I need help with a project I'm doing. I know it needs resistors, but I don't know what value, and where to put them.

I have a 12VDC battery, and I want to control a 4VDC motor. The battery says 12VDC 4AH, The motor only says 4VDC. I don't know what the current is.

Any help...?
 

ChrisP

Member
What is the make and model of the motor? The best answers to your question really depend upon knowing the design current draw of the motor in question.

The source voltage could be droppped via a series resistor, but there will be considerable wasted energy that way. For example, suppose that the motor draws 1.5A. In that case, a 5.1 ohm resistor in series with the motor would effectively reduce the source by dropping approximately 8 volts, leaving roughly 4 volts for the motor. However, the dropping resistor would then have to dissipate slightly less than 11-1/2 watts.
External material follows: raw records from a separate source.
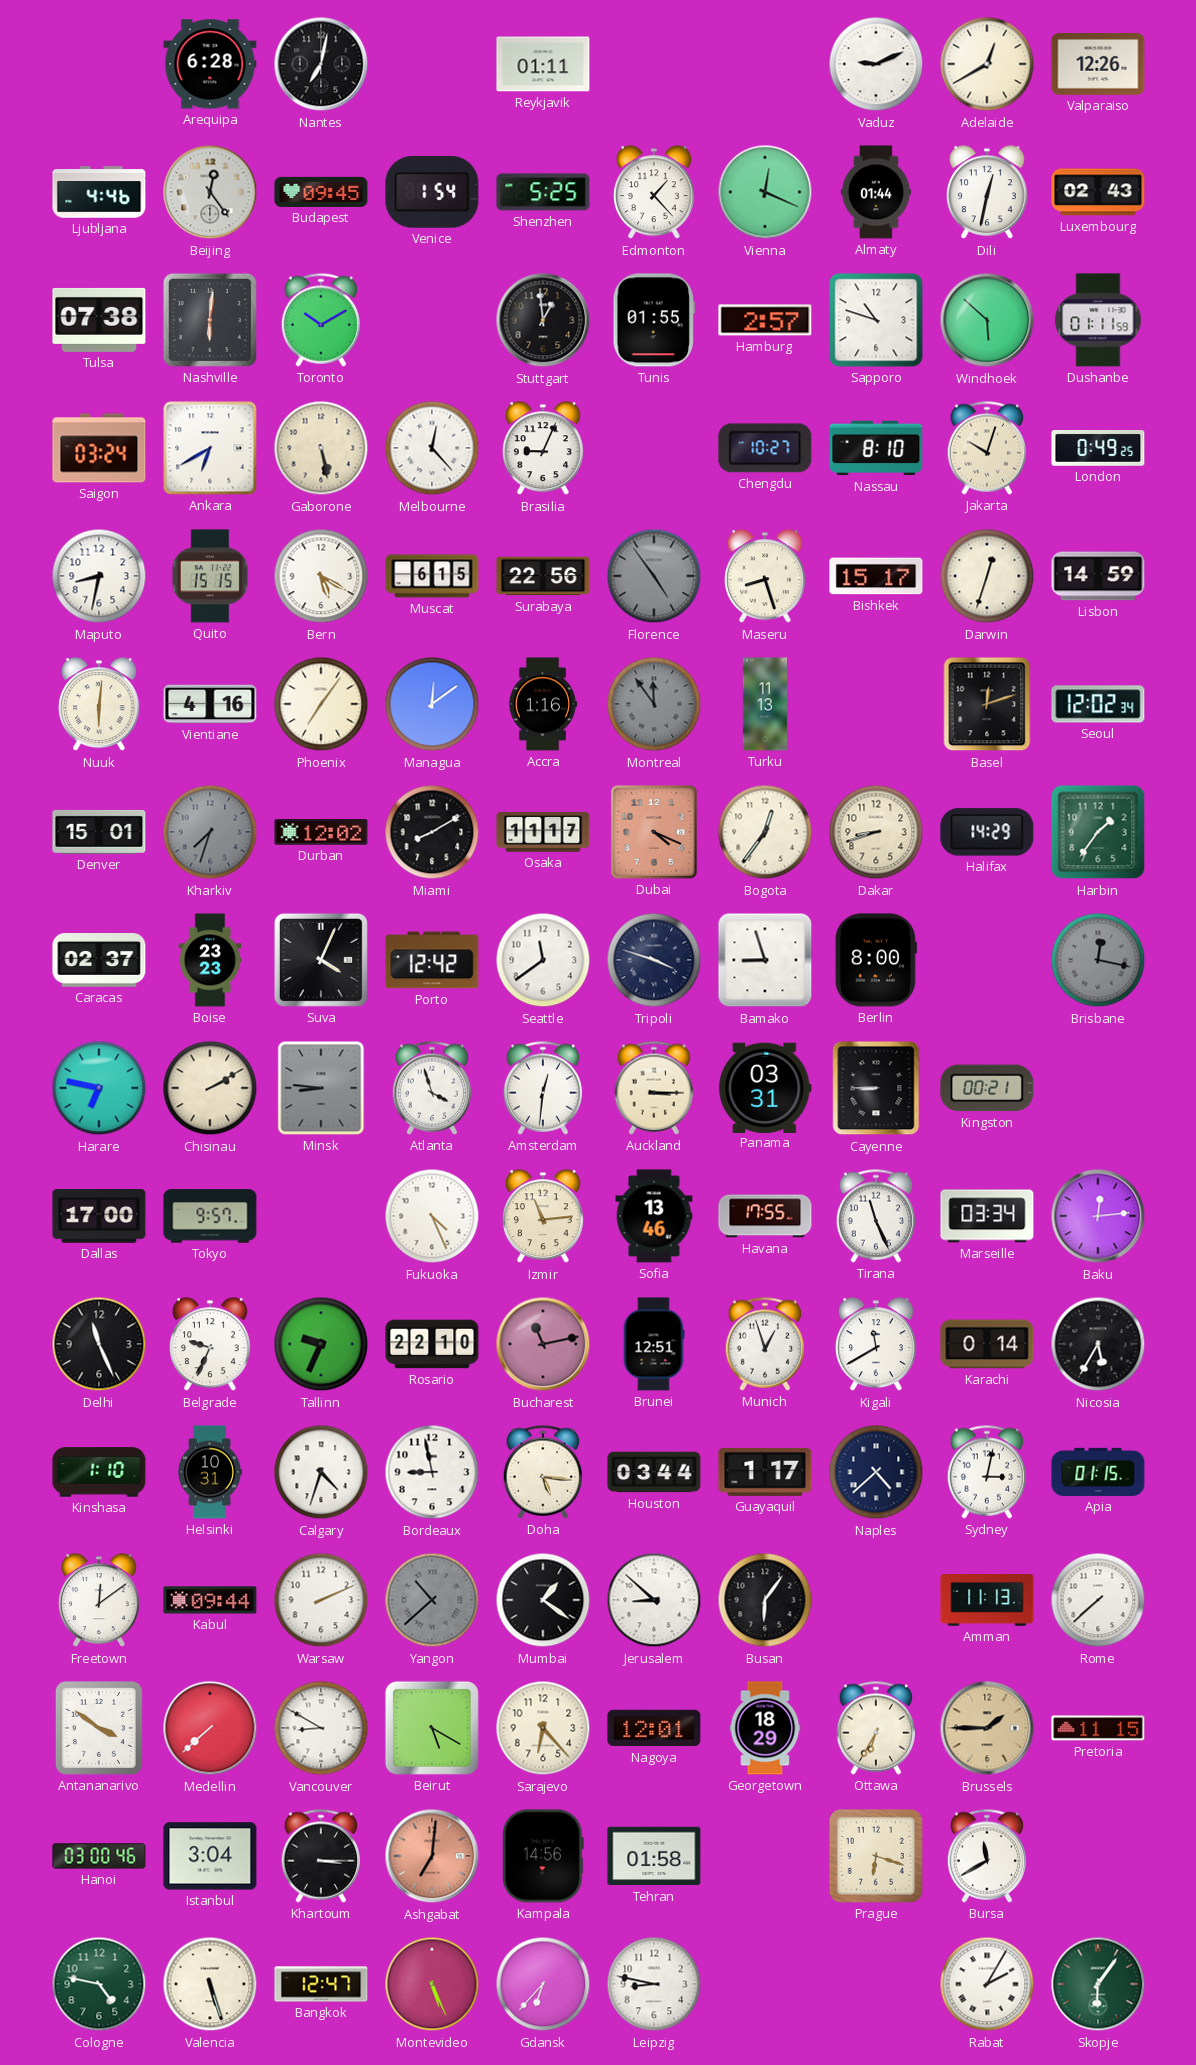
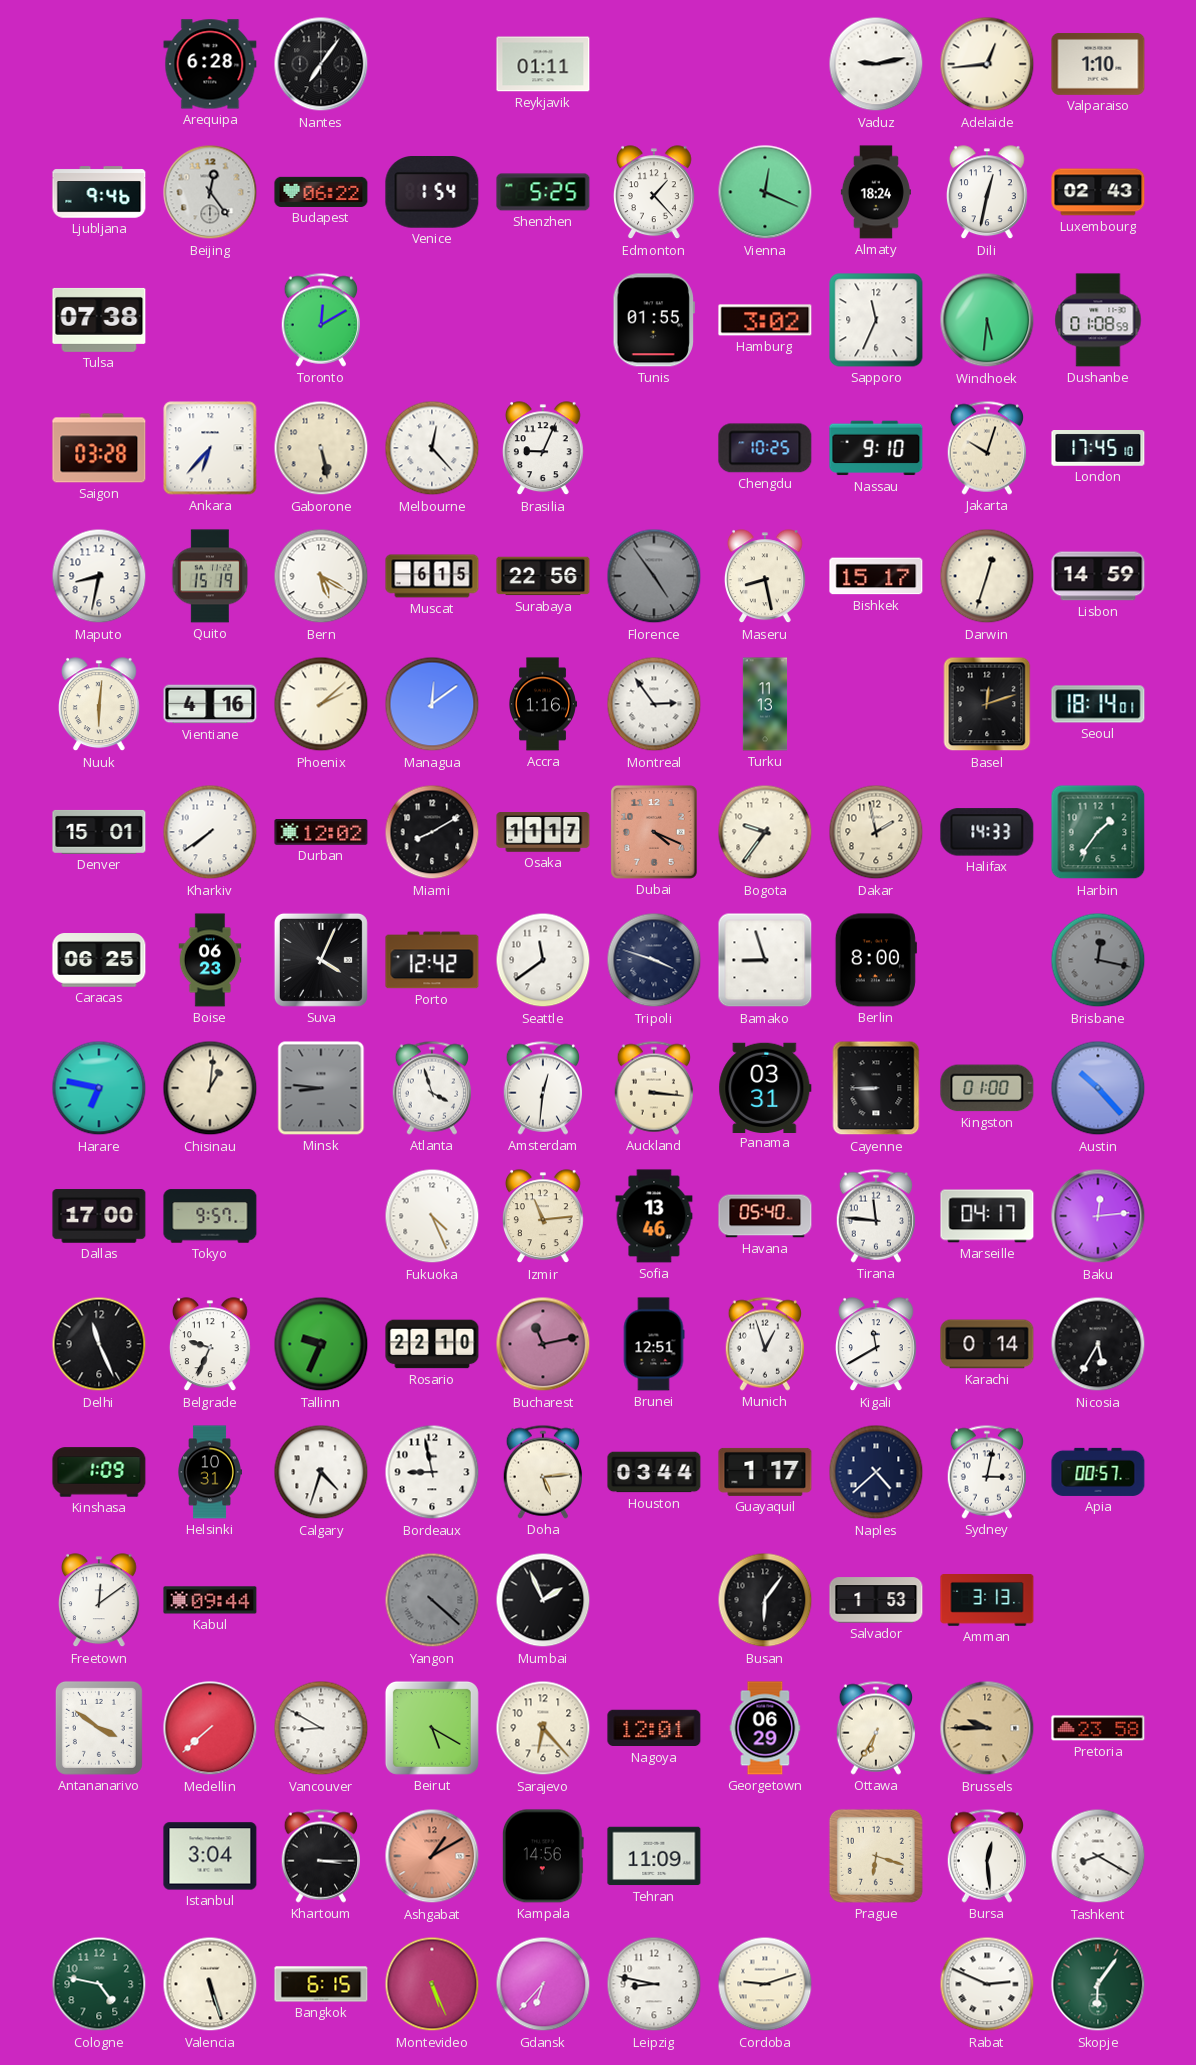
Nantes: 7:02 -> 7:06
Vaduz: 9:11 -> 9:13
Adelaide: 12:40 -> 12:44
Valparaiso: 12:26 -> 1:10
Ljubljana: 4:46 -> 9:46
Budapest: 09:45 -> 06:22
Almaty: 01:44 -> 18:24
Nashville: 6:01 -> none
Toronto: 10:10 -> 12:10
Stuttgart: 12:59 -> none
Hamburg: 2:57 -> 3:02
Sapporo: 10:48 -> 11:34
Windhoek: 5:52 -> 5:31
Dushanbe: 01:11 -> 01:08
Saigon: 03:24 -> 03:28
Ankara: 6:40 -> 6:37
Chengdu: 10:27 -> 10:25
Nassau: 8:10 -> 9:10
London: 0:49 -> 17:45
Quito: 15:15 -> 15:19
Maseru: 8:27 -> 8:28
Phoenix: 7:06 -> 2:08
Montreal: 11:54 -> 2:54
Montreal dial: grey -> white
Seoul: 12:02 -> 18:14
Kharkiv: 7:33 -> 7:39
Kharkiv dial: grey -> white
Bogota: 12:36 -> 9:36
Dakar: 8:42 -> 1:58
Halifax: 14:29 -> 14:33
Caracas: 02:37 -> 06:25
Boise: 23:23 -> 06:23
Chisinau: 2:10 -> 1:01
Auckland: 3:15 -> 3:16
Kingston: 00:21 -> 01:00
Austin: none -> 10:23
Havana: 17:55 -> 05:40
Tirana: 11:26 -> 11:46
Marseille: 03:34 -> 04:17
Kinshasa: 1:10 -> 1:09
Doha: 5:16 -> 5:14
Apia: 01:15 -> 00:57
Warsaw: 2:11 -> none
Yangon: 10:38 -> 4:22
Mumbai: 1:21 -> 1:56
Jerusalem: 8:52 -> none
Salvador: none -> 1:53
Amman: 11:13 -> 3:13
Rome: 7:38 -> none
Georgetown: 18:29 -> 06:29
Brussels: 1:45 -> 9:45
Pretoria: 11:15 -> 23:58
Hanoi: 03:00 -> none
Ashgabat: 7:01 -> 1:10
Tehran: 01:58 -> 11:09
Bursa: 11:40 -> 12:29
Tashkent: none -> 8:20
Bangkok: 12:47 -> 6:15
Cordoba: none -> 9:12
Rabat: 2:05 -> 2:49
Consider the following circuit:



We can calculate the value for R1 as follows:

R1 = (voltage to be dropped) / (circuit current)

If the motor is rated 1.5A at 4VDC, then the equation becomes:

R1 = 8 / 1.5 = 5.333

If we use a 5.1 ohm resistor (the closest standard value) for R1, we end up with 7.65V being dropped across R1 (1.5A x 5.1 ohms), leaving 4.35V (from a perfect 12.0VDC source) for the motor. This would give us 11.475 watts to be dissipated by R1 (7.65V x 1.5A).
 

Russlk

New Member
You don't want to use a resistor because the motor draws more current when you load it which will reduce the motor voltage and torque. You could use an 8 volt zener but the power loss will be twice as much as the power used. If efficiency is important, a 12 volt to 4 volt switching regulator could be used.
 

Exo

Active Member
You could use a 5V zener to generate a stable 5V source and buffer this with a transistor. The 0.8 - 1V voltage drop over the transistor makes it about 4 volts for the motor
 

Styx

Active Member
You could use a 5V zener to generate a stable 5V source and buffer this with a transistor. The 0.8 - 1V voltage drop over the transistor makes it about 4 volts for the motor
Since a battery is being used and there is a likelyhood that as much life out of it will probably be needed a 5V zener will disipate alot of power.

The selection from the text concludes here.